**WHAT IS BEING ASKED**:
Write back every entry exactly as it reads, with the pictures left behind.

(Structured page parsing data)
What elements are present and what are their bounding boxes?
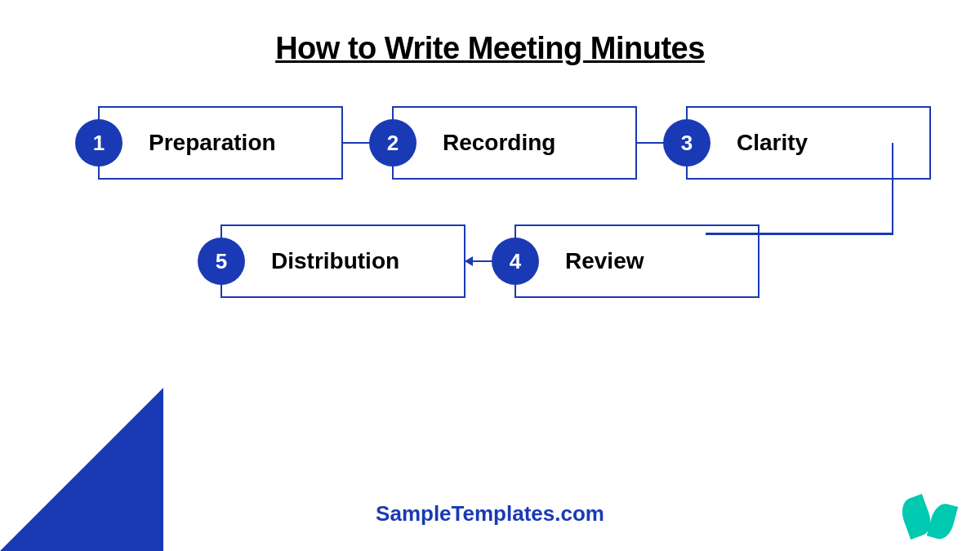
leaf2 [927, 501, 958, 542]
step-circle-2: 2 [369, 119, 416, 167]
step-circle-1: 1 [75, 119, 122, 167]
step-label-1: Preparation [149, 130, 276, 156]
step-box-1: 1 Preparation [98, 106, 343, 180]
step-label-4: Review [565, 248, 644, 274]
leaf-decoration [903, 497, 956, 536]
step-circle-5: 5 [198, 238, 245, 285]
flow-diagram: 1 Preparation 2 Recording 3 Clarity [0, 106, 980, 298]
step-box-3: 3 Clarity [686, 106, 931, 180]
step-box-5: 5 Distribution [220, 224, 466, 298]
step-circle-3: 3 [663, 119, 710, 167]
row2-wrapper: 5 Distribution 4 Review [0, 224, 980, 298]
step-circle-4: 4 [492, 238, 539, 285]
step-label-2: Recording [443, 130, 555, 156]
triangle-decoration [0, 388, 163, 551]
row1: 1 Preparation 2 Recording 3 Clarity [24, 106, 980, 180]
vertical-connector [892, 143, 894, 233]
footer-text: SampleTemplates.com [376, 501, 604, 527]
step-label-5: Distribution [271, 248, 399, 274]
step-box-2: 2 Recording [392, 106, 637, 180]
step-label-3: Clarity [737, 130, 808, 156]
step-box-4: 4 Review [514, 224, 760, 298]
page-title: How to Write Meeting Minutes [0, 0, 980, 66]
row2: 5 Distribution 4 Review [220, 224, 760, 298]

**OUTPUT FOR THIS EXERCISE**:
What elements are present and what are their bounding boxes?
leaf2 [927, 501, 958, 542]
step-circle-2: 2 [369, 119, 416, 167]
step-circle-1: 1 [75, 119, 122, 167]
step-label-1: Preparation [149, 130, 276, 156]
step-box-1: 1 Preparation [98, 106, 343, 180]
step-label-4: Review [565, 248, 644, 274]
leaf-decoration [903, 497, 956, 536]
step-circle-5: 5 [198, 238, 245, 285]
flow-diagram: 1 Preparation 2 Recording 3 Clarity [0, 106, 980, 298]
step-box-3: 3 Clarity [686, 106, 931, 180]
step-box-5: 5 Distribution [220, 224, 466, 298]
step-circle-3: 3 [663, 119, 710, 167]
row2-wrapper: 5 Distribution 4 Review [0, 224, 980, 298]
step-circle-4: 4 [492, 238, 539, 285]
step-label-2: Recording [443, 130, 555, 156]
triangle-decoration [0, 388, 163, 551]
row1: 1 Preparation 2 Recording 3 Clarity [24, 106, 980, 180]
vertical-connector [892, 143, 894, 233]
footer-text: SampleTemplates.com [376, 501, 604, 527]
step-label-5: Distribution [271, 248, 399, 274]
step-box-2: 2 Recording [392, 106, 637, 180]
step-label-3: Clarity [737, 130, 808, 156]
step-box-4: 4 Review [514, 224, 760, 298]
page-title: How to Write Meeting Minutes [0, 0, 980, 66]
row2: 5 Distribution 4 Review [220, 224, 760, 298]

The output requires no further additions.